Por el contrario es la recuperación de las calles, de la lucha, de las utopías y los sueños de libertad y justicia, lo que puede darnos fuerza para resistir y seguir avanzando, para contagiar a la mayoría social las ganas de cambiar el errático rumbo que una minoría privilegiada nos impone.

La crisis que hemos vivido nos ha enseñado (o debería haberlo hecho) que nuestras propuestas y reivindicaciones siguen siendo más justas y vigentes que nunca; por mucho que nos digan que son imposibles de conseguir. En CGT sabemos que la lucha que se pierde es la que no se inicia.

Nuestra defensa durante todos estos años de los servicios públicos (sanidad, enseñanza, cuidados a dependencia y mayores, etc.) es incluso más necesaria y válida hoy. La exigencia de la reducción de la jornada laboral, el adelanto de la edad de jubilación y la renta básica; el reparto del trabajo y la riqueza en definitiva, son la única alternativa realista a la pérdida de puestos de trabajo que a todas luces parece inevitable. La apuesta por redes de consumo y producción ecológica, por las energías renovables, por las formas tradicionales de cultivo e intercambios, por el transporte sostenible son opciones eficaces para detener el cambio climático y mitigar el éxodo de los pueblos expoliados.

Ya sabíamos y ahora hemos comprobado que todos los seres humanos somos una gran familia, que no podemos aumentar indefinidamente nuestro consumo a costa de la escasez y la miseria para otros zonas de la Tierra. La solidaridad sigue siendo el más eficaz antídoto contra el racismo, los odios y las guerras.

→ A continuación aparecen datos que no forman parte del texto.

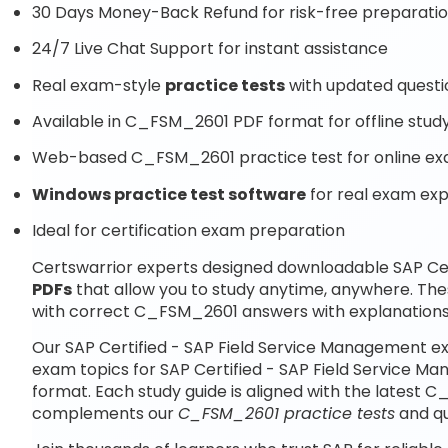
30 Days Money-Back Refund for risk-free preparati
24/7 Live Chat Support for instant assistance
Real exam-style
practice tests
with updated questi
Available in C_FSM_2601 PDF format for offline stud
Web-based C_FSM_2601 practice test for online ex
Windows practice test software
for real exam ex
Ideal for certification exam preparation
Certswarrior experts designed downloadable SAP Ce
PDFs
that allow you to study anytime, anywhere. Th
with correct C_FSM_2601 answers with explanations
Our SAP Certified - SAP Field Service Management ex
exam topics for SAP Certified - SAP Field Service 
format. Each study guide is aligned with the latest 
complements our
C_FSM_2601 practice tests
and qu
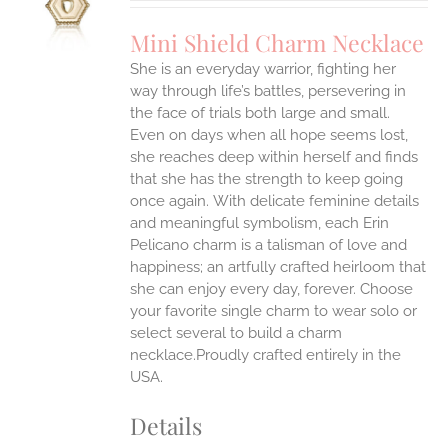
UCT
S
Mini Shield Charm Necklace
IPLE
She is an everyday warrior, fighting her
ANTS.
way through life’s battles, persevering in
ONS
the face of trials both large and small.
Even on days when all hope seems lost,
she reaches deep within herself and finds
EN
that she has the strength to keep going
once again.
With delicate feminine details
UCT
and meaningful symbolism, each Erin
Pelicano charm is a talisman of love and
happiness; an artfully crafted heirloom that
she can enjoy every day, forever. Choose
your favorite single charm to wear solo or
select several to build a charm
necklace.Proudly crafted entirely in the
USA.
Details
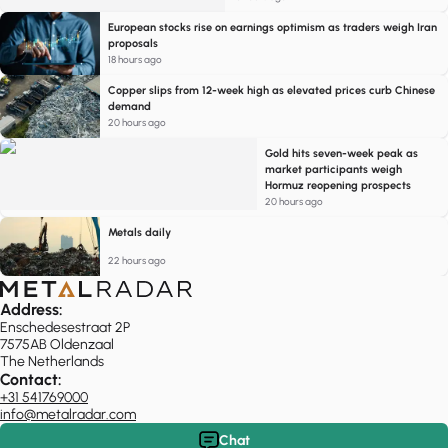
European stocks rise on earnings optimism as traders weigh Iran
proposals
18 hours ago
Copper slips from 12-week high as elevated prices curb Chinese
demand
20 hours ago
Gold hits seven-week peak as
market participants weigh
Hormuz reopening prospects
20 hours ago
Metals daily
22 hours ago
Address:
Enschedesestraat 2P
7575AB Oldenzaal
The Netherlands
Contact:
+31 541769000
info@metalradar.com
Chat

Con todo, esta tremenda y dolorosa crisis sanitaria se acabará superando, como se han superado otras en épocas pasadas. Lo que sería imperdonable es que renunciásemos al deseo de cambiar un mundo que no nos gusta. Y para cambiarlo se necesita que sea la gente la que impulse un sindicalismo de lucha y transformación, la que se organice en el barrio y en las zonas rurales y cree redes de apoyo y participación, la que transforme la escuela y la cultura poniéndolas al servicio del aprendizaje y la felicidad de la clase trabajadora y no en las manos del poder para que moldeen seres sumisos y acríticos.